Der verfassungsgesetzliche Schutz des Eigentumsrechtes kommt auch ausländischen Staatsbürgern und ausländischen juristischen Personen zu.

Das Eigentumsrecht wird auch verletzt, wenn sich ein in das Eigentum eingreifender Bescheid auf ein verfassungswidriges Gesetz stützt; eine solche Verfassungswidrigkeit kann auch in einer Gleichheitswidrigkeit des Gesetzes bestehen. Obwohl das Recht der Gleichheit vor dem Gesetz nur den österreichischen Staatsbürgern und inländischen juristischen Personen gewährleistet ist, ist also auf das Vorbringen eines Ausländers einzugehen, er sei im Eigentumsrecht verletzt, weil der bekämpfte Bescheid auf einem dem Gleichheitsgebot widersprechenden Gesetz beruhe.
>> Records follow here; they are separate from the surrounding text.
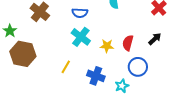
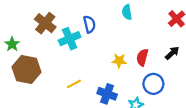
blue semicircle: (80, 13) -> (89, 24), turned -105
cyan cross: (81, 37) -> (70, 39), moved, turned 30
yellow line: (66, 67) -> (74, 84), turned 32

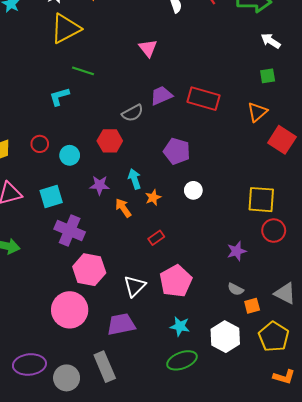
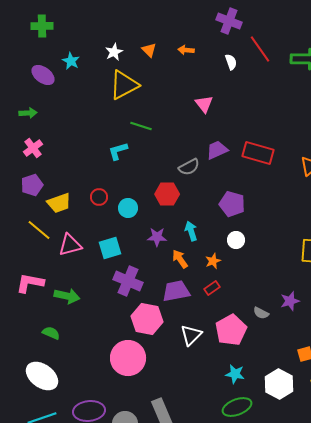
white circle: (193, 190) -> (236, 240), moved
orange star: (153, 198) -> (213, 261), moved
gray semicircle: (236, 289) -> (261, 313), moved
purple trapezoid: (121, 324) -> (176, 291), moved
Die Gleichstellung der Angehörigen der beiden Staaten durch den Staatsvertrag mit der Schweiz vom 7. Dezember 1875, RGBl. Nr. 70/1876, bedeutet nicht, daß es im österreichischen Recht zwischen den unbeschränkt Steuerpflichtigen und den beschränkt Steuerpflichtigen keinerlei sachlich verschiedene Regelung geben könne.

Die Vorschriften über die beschränkte und unbeschränkte Steuerpflicht (§ 1 EStG 1953) erfassen in gleicher Weise sowohl österreichische als ausländische Staatsangehörige.

Wird die Berufung gegen den Bescheid des Finanzamtes "als unbegründet abgewiesen" , so ist dieser Ausspruch im Hinblick auf {Bundesabgabenordnung § 289, § 289 BAO} inhaltlich so zu werten, als ob die Berufungsbehörde einen mit dem Bescheid der unteren Instanz im Spruch übereinstimmenden neuen Bescheid erlassen hätte, der fortan an die Stelle dieses Bescheides tritt.

Nach der herrschenden Lehre richtet sich die Staatsangehörigkeit juristischer Personen nach ihrem Sitz. Dabei ist der wirkliche Geschäftssitz und nicht etwa der in der Satzung angegebene maßgebend.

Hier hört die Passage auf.